Igneous's servers are available immediately, priced under $40,000 per year for 212 terabyte increments. The products are already in use with early customers.
The company, which comes out of stealth mode Tuesday, received $26.7 million Series A funding led by New Enterprise Associates (NEA) with Madrona Venture Group LLC and Redpoint Ventures . It expects to do another round of funding in early 2017.
Bhageshphur moved to Seattle in 2008, where he went to work for Isilon Systems, a network-attached storage vendor acquired by EMC in 2010 for about $2.5 billion, which is today a $2 billion business unit within Dell Technologies (Nasdaq: DELL) Bhageshphur left EMC in July 2013 to found Igneous.
Igneous's approach is a twist on the concept of private or hybrid clouds. Private clouds use modular, flexible cloud architecture for on-premises infrastructure. They're often based on the open source OpenStack platform.

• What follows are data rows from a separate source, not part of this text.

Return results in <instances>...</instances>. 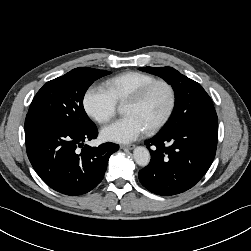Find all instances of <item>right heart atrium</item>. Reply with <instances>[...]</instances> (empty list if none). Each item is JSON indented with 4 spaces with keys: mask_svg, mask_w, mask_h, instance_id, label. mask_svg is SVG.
<instances>
[{
    "mask_svg": "<svg viewBox=\"0 0 251 251\" xmlns=\"http://www.w3.org/2000/svg\"><path fill=\"white\" fill-rule=\"evenodd\" d=\"M83 108L86 114L99 124L110 121L118 110V104L106 88L91 85L83 96Z\"/></svg>",
    "mask_w": 251,
    "mask_h": 251,
    "instance_id": "1",
    "label": "right heart atrium"
}]
</instances>
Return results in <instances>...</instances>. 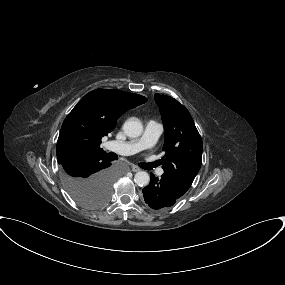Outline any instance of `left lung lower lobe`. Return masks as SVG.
<instances>
[{"label":"left lung lower lobe","instance_id":"left-lung-lower-lobe-1","mask_svg":"<svg viewBox=\"0 0 285 285\" xmlns=\"http://www.w3.org/2000/svg\"><path fill=\"white\" fill-rule=\"evenodd\" d=\"M187 190L164 173L159 179L151 174L150 184L142 192L148 206L158 210L175 204Z\"/></svg>","mask_w":285,"mask_h":285}]
</instances>
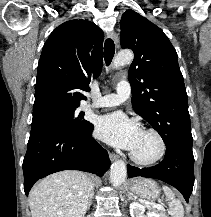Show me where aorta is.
Listing matches in <instances>:
<instances>
[{
	"label": "aorta",
	"instance_id": "1",
	"mask_svg": "<svg viewBox=\"0 0 211 217\" xmlns=\"http://www.w3.org/2000/svg\"><path fill=\"white\" fill-rule=\"evenodd\" d=\"M134 58V55L131 51H121L117 54L113 60L112 67L117 69L123 65L130 64ZM127 169L126 164L123 160L115 161L110 170V180L111 184L114 187L120 186L126 178Z\"/></svg>",
	"mask_w": 211,
	"mask_h": 217
}]
</instances>
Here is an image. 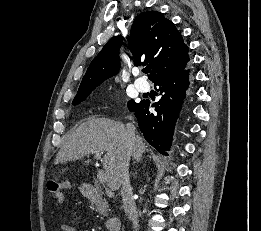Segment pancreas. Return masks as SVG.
<instances>
[{"mask_svg":"<svg viewBox=\"0 0 261 231\" xmlns=\"http://www.w3.org/2000/svg\"><path fill=\"white\" fill-rule=\"evenodd\" d=\"M94 203H95V202L92 200V201H91L92 206L94 205ZM105 206H108L107 203H105Z\"/></svg>","mask_w":261,"mask_h":231,"instance_id":"pancreas-1","label":"pancreas"}]
</instances>
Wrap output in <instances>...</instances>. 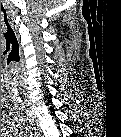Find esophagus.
<instances>
[{"instance_id": "1", "label": "esophagus", "mask_w": 121, "mask_h": 137, "mask_svg": "<svg viewBox=\"0 0 121 137\" xmlns=\"http://www.w3.org/2000/svg\"><path fill=\"white\" fill-rule=\"evenodd\" d=\"M30 124H31V126H33V128L36 130V121L34 120L33 117H32V119H30Z\"/></svg>"}]
</instances>
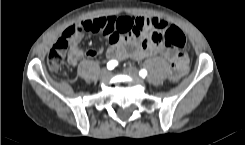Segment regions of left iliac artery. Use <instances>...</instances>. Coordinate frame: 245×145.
I'll return each mask as SVG.
<instances>
[{"label": "left iliac artery", "instance_id": "left-iliac-artery-1", "mask_svg": "<svg viewBox=\"0 0 245 145\" xmlns=\"http://www.w3.org/2000/svg\"><path fill=\"white\" fill-rule=\"evenodd\" d=\"M139 75L141 76V77H146L147 76V71L145 70V69H141L140 71H139Z\"/></svg>", "mask_w": 245, "mask_h": 145}]
</instances>
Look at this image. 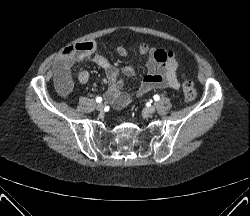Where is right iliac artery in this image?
<instances>
[{
	"instance_id": "obj_1",
	"label": "right iliac artery",
	"mask_w": 250,
	"mask_h": 216,
	"mask_svg": "<svg viewBox=\"0 0 250 216\" xmlns=\"http://www.w3.org/2000/svg\"><path fill=\"white\" fill-rule=\"evenodd\" d=\"M96 102H98V103L102 102V98L101 97H97L96 98Z\"/></svg>"
}]
</instances>
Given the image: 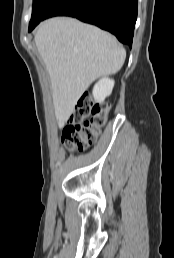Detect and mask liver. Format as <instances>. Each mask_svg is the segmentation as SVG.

Oracle Corp. (Nasdaq: ORCL) offers Oracle [email protected], its own private cloud servers based on the same architecture used in its public cloud, and Microsoft Corp. (Nasdaq: MSFT) has released a developer preview of Azure Stack, Azure servers that can be operated behind the enterprise firewall. (See Oracle Takes On Amazon in Cloud Infrastructure,
A startup called CloudZero takes a similar approach to Igneous, running cloud servers inside the enterprise firewall. Unlike the Igneous servers, CloudZero's are general-purpose compute servers, but like Igneous, they're managed over the cloud.
The company name, Igneous is the geological name for a kind of rock, appropriate to Seattle, which is located on the volcanically active Ring of Fire around the Pacific Ocean. Igneous rock is long-lasting, Bhageshphur says. "It is our mission to build a long-lasting anchor tenant company here in Seattle," he says.